— Кончил? — спросил Барташ, медленно поднимая уставшие веки.
— Почти.
— Хлеб грузишь?
— Да. Сводки с курьерами гоняю в город.
— Частные амбары тронул?
— Да.
— Рано.
— Почему рано? — сердито спросил Егор.
— Когда сам замки ломаешь, рано.
— Кулаки же, барбосы.
— Все равно, — твердо сказал Барташ, — надо, чтобы сам народ поднялся против них, это им страшнее, а нам выгоднее. Для партии выгоднее, понял?
Мостовой молчал.
— Заместитель кто у тебя?
— Батурин.
— Его за себя оставляешь?
— Больше некого.
— Хорошо. Останется комиссарить Батурин. А ты собирайся.
— Куда? — отступил Егор. — Не в каземат ли?

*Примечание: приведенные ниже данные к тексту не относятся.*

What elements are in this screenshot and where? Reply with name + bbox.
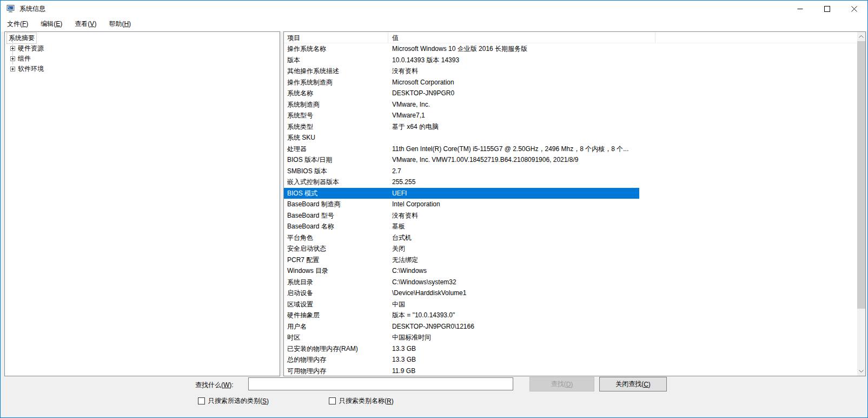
value-cell: Microsoft Corporation xyxy=(388,77,639,88)
item-cell: 已安装的物理内存(RAM) xyxy=(284,343,388,355)
table-row[interactable]: 系统型号VMware7,1 xyxy=(284,110,639,121)
table-row[interactable]: 时区中国标准时间 xyxy=(284,332,639,343)
scroll-up-button[interactable] xyxy=(857,32,865,41)
label-text: ) xyxy=(26,20,28,28)
tree-item[interactable]: 硬件资源 xyxy=(5,43,280,54)
table-row[interactable]: 总的物理内存13.3 GB xyxy=(284,354,639,365)
search-category-names-checkbox-row[interactable]: 只搜索类别名称(R) xyxy=(329,396,394,406)
window-title: 系统信息 xyxy=(19,4,45,14)
item-cell: 处理器 xyxy=(284,143,388,155)
menu-item-help[interactable]: 帮助(H) xyxy=(103,17,137,31)
close-icon xyxy=(851,6,857,12)
table-row[interactable]: BaseBoard 制造商Intel Corporation xyxy=(284,199,639,210)
value-cell: 没有资料 xyxy=(388,66,639,77)
close-button[interactable] xyxy=(840,1,867,17)
table-row[interactable]: 处理器11th Gen Intel(R) Core(TM) i5-1155G7 … xyxy=(284,143,639,155)
column-divider[interactable] xyxy=(388,32,388,43)
titlebar[interactable]: 系统信息 xyxy=(1,1,867,17)
chevron-up-icon xyxy=(859,35,864,38)
table-row[interactable]: 操作系统名称Microsoft Windows 10 企业版 2016 长期服务… xyxy=(284,43,639,55)
find-what-input[interactable] xyxy=(248,377,513,390)
value-cell: 关闭 xyxy=(388,243,639,254)
table-row[interactable]: Windows 目录C:\Windows xyxy=(284,265,639,277)
menu-item-edit[interactable]: 编辑(E) xyxy=(35,17,68,31)
close-find-button[interactable]: 关闭查找(C) xyxy=(599,377,667,391)
column-divider[interactable] xyxy=(655,32,655,43)
maximize-icon xyxy=(824,6,830,12)
checkbox-icon[interactable] xyxy=(329,397,336,404)
label-text: ) xyxy=(571,381,573,388)
tree-item-system-summary[interactable]: 系统摘要 xyxy=(7,33,36,43)
checkbox-icon[interactable] xyxy=(198,397,205,404)
value-cell: 2.7 xyxy=(388,166,639,177)
column-header-value[interactable]: 值 xyxy=(392,34,399,43)
table-row[interactable]: 启动设备\Device\HarddiskVolume1 xyxy=(284,288,639,299)
item-cell: Windows 目录 xyxy=(284,265,388,277)
scrollbar-thumb[interactable] xyxy=(857,41,865,309)
table-row[interactable]: 平台角色台式机 xyxy=(284,232,639,244)
label-text: H xyxy=(124,20,129,28)
plus-expand-icon[interactable] xyxy=(10,46,15,51)
find-button[interactable]: 查找(D) xyxy=(529,377,594,391)
tree-item[interactable]: 软件环境 xyxy=(5,64,280,74)
table-row[interactable]: PCR7 配置无法绑定 xyxy=(284,254,639,266)
label-text: ) xyxy=(129,20,131,28)
table-row[interactable]: BIOS 模式UEFI xyxy=(284,188,639,199)
value-cell: C:\Windows\system32 xyxy=(388,277,639,288)
table-row[interactable]: 区域设置中国 xyxy=(284,299,639,310)
table-row[interactable]: 已安装的物理内存(RAM)13.3 GB xyxy=(284,343,639,355)
search-selected-category-checkbox-row[interactable]: 只搜索所选的类别(S) xyxy=(198,396,269,406)
menu-item-view[interactable]: 查看(V) xyxy=(69,17,102,31)
table-row[interactable]: 系统制造商VMware, Inc. xyxy=(284,99,639,110)
item-cell: 操作系统制造商 xyxy=(284,77,388,88)
maximize-button[interactable] xyxy=(813,1,840,17)
detail-list-panel: 项目 值 操作系统名称Microsoft Windows 10 企业版 2016… xyxy=(283,31,866,376)
vertical-scrollbar[interactable] xyxy=(857,32,865,376)
menu-item-file[interactable]: 文件(F) xyxy=(1,17,34,31)
tree-item-label: 组件 xyxy=(18,54,31,63)
scroll-down-button[interactable] xyxy=(857,367,865,376)
find-what-label: 查找什么(W): xyxy=(195,381,234,390)
table-row[interactable]: 系统 SKU xyxy=(284,132,639,143)
item-cell: 系统类型 xyxy=(284,121,388,133)
table-row[interactable]: 系统名称DESKTOP-JN9PGR0 xyxy=(284,88,639,99)
table-row[interactable]: BaseBoard 名称基板 xyxy=(284,221,639,232)
table-row[interactable]: 操作系统制造商Microsoft Corporation xyxy=(284,77,639,88)
table-row[interactable]: 硬件抽象层版本 = "10.0.14393.0" xyxy=(284,310,639,321)
item-cell: 平台角色 xyxy=(284,232,388,244)
table-row[interactable]: BaseBoard 型号没有资料 xyxy=(284,210,639,221)
item-cell: PCR7 配置 xyxy=(284,254,388,266)
menubar: 文件(F)编辑(E)查看(V)帮助(H) xyxy=(1,17,867,31)
label-text: 只搜索类别名称( xyxy=(339,396,387,406)
table-row[interactable]: 系统类型基于 x64 的电脑 xyxy=(284,121,639,133)
label-text: ) xyxy=(267,397,269,405)
list-header: 项目 值 xyxy=(284,32,857,43)
table-row[interactable]: 嵌入式控制器版本255.255 xyxy=(284,177,639,188)
minimize-button[interactable] xyxy=(786,1,813,17)
table-row[interactable]: 可用物理内存11.9 GB xyxy=(284,365,639,377)
label-text: 查找( xyxy=(551,380,566,389)
item-cell: 系统 SKU xyxy=(284,132,388,143)
value-cell: 基板 xyxy=(388,221,639,232)
label-text: ) xyxy=(648,381,651,388)
table-row[interactable]: 版本10.0.14393 版本 14393 xyxy=(284,55,639,66)
tree-item[interactable]: 组件 xyxy=(5,54,280,64)
plus-expand-icon[interactable] xyxy=(10,56,15,61)
table-row[interactable]: 其他操作系统描述没有资料 xyxy=(284,66,639,77)
value-cell: 10.0.14393 版本 14393 xyxy=(388,55,639,66)
plus-expand-icon[interactable] xyxy=(10,67,15,71)
table-row[interactable]: SMBIOS 版本2.7 xyxy=(284,166,639,177)
tree-item-label: 软件环境 xyxy=(18,64,44,74)
table-row[interactable]: BIOS 版本/日期VMware, Inc. VMW71.00V.1845271… xyxy=(284,154,639,166)
table-row[interactable]: 安全启动状态关闭 xyxy=(284,243,639,254)
column-header-item[interactable]: 项目 xyxy=(287,34,300,43)
table-row[interactable]: 系统目录C:\Windows\system32 xyxy=(284,277,639,288)
item-cell: 系统制造商 xyxy=(284,99,388,110)
item-cell: 用户名 xyxy=(284,321,388,332)
value-cell: VMware7,1 xyxy=(388,110,639,121)
table-row[interactable]: 用户名DESKTOP-JN9PGR0\12166 xyxy=(284,321,639,332)
value-cell: 台式机 xyxy=(388,232,639,244)
value-cell: Intel Corporation xyxy=(388,199,639,210)
value-cell: 11.9 GB xyxy=(388,365,639,377)
label-text: 查看( xyxy=(75,20,90,28)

— Ну и дубина, — Барташ похлопал его по плечу, — такого героя — в каземат… Партийный комитет посылает тебя на войну…
— Куда?
— Пока на Корнилова.
Глава Х
Лука Батурин, пользуясь погожим днем, мастерил сапетки для кукурузы из только что привезенного чернолозника. Военнопленный австриец Франц, пользуясь хорошим настроением хозяина, уверял, что в лимане, на твердом насте, им обнаружены вмятины следов — ходят кабаны. Лука искусно гнул лозины, оплетая основу из более толстых жердей вербовника.
Охотничье оружие, нарезное и гладкоствольное, было запрятано. Кабана голой рукой не возьмешь, и рассказы австрийца, вначале помаслившие старика, раздражали.
— Хватит тебе язык чесать, — буркнул Лука, — какой теперь кабан? Небось всего ветром выдуло.
Франц пробовал оправдаться. Лука оборвал его и, покряхтывая, удалился. У крыльца искоса оглянулся. Австриец сидел на куче чернолозника и сворачивал цигарку.
— Я тебе, — погрозил Лука, — лодырь.
Павло отдыхал. Он сидел в горнице на лавке, поставив под ноги низенький стульчик и прильнув щекой к потертой гармонике. Пальцы лениво перебирали лады. Он был в новой рубахе черного сатина.
Тут же, у его ног, сидела Любка. Обхватив колени руками, она вполголоса подпевала мужу.
Павло был сегодня особенно приветлив, и Любка, тревожно вглядываясь в его потемневшие глаза, находила в них печаль и особую притягивающую красоту. Песня, пришедшая на линию от казаков-черноморцев, была печальна и по содержанию и по мотиву. Любке не хотелось, чтобы ее любимый умирал и чтобы он пел эту сумную песню. Истосковавшись по мужу за годы войны, она всячески хотела продлить свое женское счастье. Вот он, молодой, красивый, с темно-русыми кудрями. Не в обычае молодых казаков носить прическу. Кубанский казак всегда либо бреется, либо стрижется под машинку, но Павло привез новую моду с фронта, и Любке так больше нравится.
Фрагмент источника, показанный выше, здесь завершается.